Mereka berdua tinggal di pulau ini untuk bersama mercusuar yang sudah berusia ratusan tahun. Pekerjaan yang menjemukan. Apalgai dilakukan di tempat terpencil yang jauh dari keramaian kota. Kendati demikian, tanpa bantuan kedua orang ini, lalu lintas pelayaran di perairan ini bisa terganggu.


Segmen 3
Mercusuar ini adalah menara yang menjulang setinggi enam puluh lima meter. Mercusuar ini peninggalan belanda yang dibangun tahun seribu delapan ratus tujuh puluh dua. Belanda membangunnya, karena menara mercusuar ini sangat penting saat itu, untuk mengatur lalu lintas pelayaran di perairan ini.
Usia mercusuar ini sama tuanya dengan mercusuar yang berdiri tegak di Anyer  Banten.Bagunan ini berdiri dengan kokoh, kendati sebagian besi penunjang sudah mulai kropos dimakan waktu. Slamet sehari hari bertugas merawat bangunan ini bersama Sumanto.
Ia harus membersihkan kaca, agar cahaya lampu bisa dengan jelas terbaca nahkoda kapal yang kebetulan melintas di perairan ini. Ia juga harus mengecek lampu, apakah mengalami kerusakan atau tidak.
Pada jaman dahulu, sebelum ada lampu, biasa-nya menggunakan api. Kini sebagian besar mercusuar sudah dilengkapi peralatan lampu atau lensa yang canggih. Ia bersama Sumanto sudah bertahun  tahun melakukan pekerjaan ini.
Rutinitas yang pasti membuat  nya jenuh, apalagi di tempat yang terpencil dan jauh dari keramaian. Namun slamet berusaha merawat bangunan ini dengan baik, seolah sudah seperti rumahnya sendiri.

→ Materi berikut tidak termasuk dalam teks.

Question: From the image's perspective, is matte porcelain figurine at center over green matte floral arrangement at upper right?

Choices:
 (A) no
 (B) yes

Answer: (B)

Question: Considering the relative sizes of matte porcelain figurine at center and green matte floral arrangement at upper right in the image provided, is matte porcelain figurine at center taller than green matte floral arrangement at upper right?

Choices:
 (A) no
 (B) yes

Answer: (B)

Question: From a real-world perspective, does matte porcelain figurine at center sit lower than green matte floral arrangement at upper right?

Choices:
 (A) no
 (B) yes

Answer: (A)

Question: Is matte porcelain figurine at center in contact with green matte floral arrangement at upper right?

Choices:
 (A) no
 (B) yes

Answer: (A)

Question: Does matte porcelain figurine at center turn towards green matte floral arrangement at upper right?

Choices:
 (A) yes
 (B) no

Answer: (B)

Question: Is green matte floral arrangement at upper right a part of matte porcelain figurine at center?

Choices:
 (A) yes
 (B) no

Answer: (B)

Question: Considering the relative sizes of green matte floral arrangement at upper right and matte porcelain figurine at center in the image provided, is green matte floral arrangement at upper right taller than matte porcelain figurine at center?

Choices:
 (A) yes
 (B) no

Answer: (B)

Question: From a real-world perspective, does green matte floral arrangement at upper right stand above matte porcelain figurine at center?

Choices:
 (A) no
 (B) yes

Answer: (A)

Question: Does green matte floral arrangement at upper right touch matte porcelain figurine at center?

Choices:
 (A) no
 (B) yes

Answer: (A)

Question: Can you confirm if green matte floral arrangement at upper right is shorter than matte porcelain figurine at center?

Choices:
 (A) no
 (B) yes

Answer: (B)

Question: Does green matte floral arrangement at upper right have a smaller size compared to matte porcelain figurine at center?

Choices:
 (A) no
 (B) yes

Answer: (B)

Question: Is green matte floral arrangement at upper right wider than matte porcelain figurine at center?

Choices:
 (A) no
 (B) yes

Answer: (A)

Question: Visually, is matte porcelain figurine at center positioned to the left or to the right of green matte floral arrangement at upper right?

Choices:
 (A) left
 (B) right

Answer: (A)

Kondisinya sangat memperihatinkan. Beberapa bagian sudah berkarat dan keropos. Slamet harus lebih sering membersihkannya, karena sangat berbahaya buat dia dan rekannya Sumanto. Bangunan seperti ini fungsinya memang sudah
tidak seperti pada masa lalu. Berkembangnya peralatan pemantau canggih, seperti GPS, telah mengubah mercusuar menjadi banguan bersejarah. Di ketinggian enam puluh lima meter, pemandangan begitu mempesona.

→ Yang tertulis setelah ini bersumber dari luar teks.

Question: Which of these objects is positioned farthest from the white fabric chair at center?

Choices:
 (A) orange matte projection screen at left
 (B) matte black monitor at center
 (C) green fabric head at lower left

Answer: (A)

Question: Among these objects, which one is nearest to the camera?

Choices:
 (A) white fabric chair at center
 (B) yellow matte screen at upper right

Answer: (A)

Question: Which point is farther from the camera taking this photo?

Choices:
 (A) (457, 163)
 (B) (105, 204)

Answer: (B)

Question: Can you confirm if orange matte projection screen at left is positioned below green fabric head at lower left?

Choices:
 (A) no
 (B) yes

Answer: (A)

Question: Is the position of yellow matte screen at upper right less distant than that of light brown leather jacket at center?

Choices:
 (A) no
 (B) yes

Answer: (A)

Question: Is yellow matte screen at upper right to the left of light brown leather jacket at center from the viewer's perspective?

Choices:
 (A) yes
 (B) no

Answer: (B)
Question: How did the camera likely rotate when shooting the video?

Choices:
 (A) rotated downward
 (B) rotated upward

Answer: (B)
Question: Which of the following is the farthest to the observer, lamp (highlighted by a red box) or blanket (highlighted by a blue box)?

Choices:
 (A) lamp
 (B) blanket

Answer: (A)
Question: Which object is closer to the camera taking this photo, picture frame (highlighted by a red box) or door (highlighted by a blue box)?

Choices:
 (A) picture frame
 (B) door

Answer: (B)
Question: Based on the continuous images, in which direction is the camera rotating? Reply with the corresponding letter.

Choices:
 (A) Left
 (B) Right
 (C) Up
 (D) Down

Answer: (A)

Ketika menjelang malam, suasana semakin sepi dan terpencil. Namun bagi Slamet dan Sumanto, hal itu sudah biasa. Suasana seperti ini seolah membawa kita ke masa lalu, jaman kolonial yang jauh dari hiruk pikuk kendaraan bermotor serta hingar bingar informasi dari belasan stasiun televisi.

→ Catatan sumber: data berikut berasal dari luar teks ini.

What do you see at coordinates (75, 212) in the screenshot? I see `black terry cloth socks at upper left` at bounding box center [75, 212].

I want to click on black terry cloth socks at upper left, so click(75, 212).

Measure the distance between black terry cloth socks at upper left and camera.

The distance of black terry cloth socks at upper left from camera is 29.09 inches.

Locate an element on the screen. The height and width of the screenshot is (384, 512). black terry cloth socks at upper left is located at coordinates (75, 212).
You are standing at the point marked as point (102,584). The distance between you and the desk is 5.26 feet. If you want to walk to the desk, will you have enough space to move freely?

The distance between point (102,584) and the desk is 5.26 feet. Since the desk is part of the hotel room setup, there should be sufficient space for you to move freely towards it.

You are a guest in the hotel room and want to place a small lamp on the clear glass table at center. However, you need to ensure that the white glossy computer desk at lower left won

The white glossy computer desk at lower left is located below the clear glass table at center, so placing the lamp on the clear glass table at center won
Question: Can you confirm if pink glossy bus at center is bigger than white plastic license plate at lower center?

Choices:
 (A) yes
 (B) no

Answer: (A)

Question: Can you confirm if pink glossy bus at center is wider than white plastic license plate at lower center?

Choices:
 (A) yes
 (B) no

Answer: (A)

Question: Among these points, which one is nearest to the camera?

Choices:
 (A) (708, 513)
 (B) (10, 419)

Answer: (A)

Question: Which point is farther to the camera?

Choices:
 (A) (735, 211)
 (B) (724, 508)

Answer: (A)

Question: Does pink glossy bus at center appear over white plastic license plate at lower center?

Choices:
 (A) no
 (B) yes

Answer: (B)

Dan justru pada saat seperti ini, mereka berdua harus menjalankan tugasnya menyalakan lampu mercusuar. Bagi kedua pegawai pemerintah ini, mercusuar ini masih tetap penting. Selain harus merawatnya, malam ini Slamet dan Sumanto harus mengoperasikannya.
Cahaya lampu bisa menjangkau hingga puluhan kilometer dan akan sangat berguna, buat kapal yang melintasi perairan ini agar tidak mengahantam karang. Siang hari, seperti biasa Sumanto kembali memberi makan biawak  bawaknya. Sebuah rutinitas di pulau kecil  yang bernama biawak.